Set a realistic line in the sand, a line based on your tolerance for losses and the stats of your trading system. If you do this BEFORE you start trading and make a pact with yourself to not flinch until that line is crossed, your daily mental battle of whether you should stick with the program or dump it, has been won.

You’ll have what very few traders have, intestinal fortitude.

Part of the problem with trading with any trading strategy is that it’s too easy to quit. All you do is stop trading.

An investment in real estate or a hedge fund for example, often takes more time to liquidate, giving traders time to let the emotion run its course and evaluate from a place of rationality.

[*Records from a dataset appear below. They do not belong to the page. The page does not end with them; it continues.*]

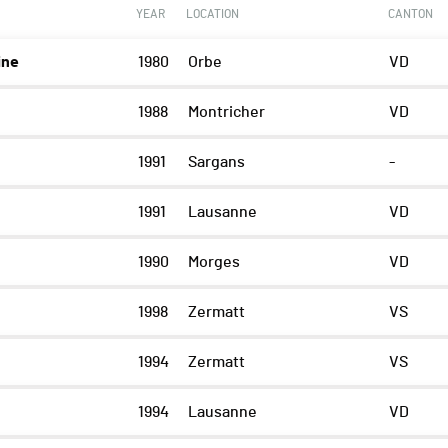
YEAR
LOCATION
CANTON
ine
1980
Orbe
VD
1988
Montricher
VD
1991
Sargans
-
1991
Lausanne
VD
1990
Morges
VD
1998
Zermatt
VS
1994
Zermatt
VS
1994
Lausanne
VD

It is important to note the corollary to things don’t go UP forever: things don’t go DOWN forever either. Trading systems are very cyclical, they make money, then they lose money, then they make money etc. It pays to stick with a system in its downturn, because their cyclical nature means they will come out of it.

 

Quit Once Strategy Has Fallen Below Circuit Breaker

We;ve covered a lot of information:

  • You know your drawdown numbers
  • you measure your drawdowns
  • you’ve accepted drawdowns, and
  • you expect to have another large drawdown in the future.

But there is one more very important question to answer.

What if the drawdown I’m in is more than a drawdown and the system is just not working in this market environment?

You need to have a mechanism to help you answer this question.

You need to have a mechanism to know when to move to cash. You need to have a line in the sand.

One simple way to measure your drawdown is using a moving average on the equity curve that tells you to stop once its violated. Without this line, you could go crazy wondering whether the current drawdown equates to a “broken system.”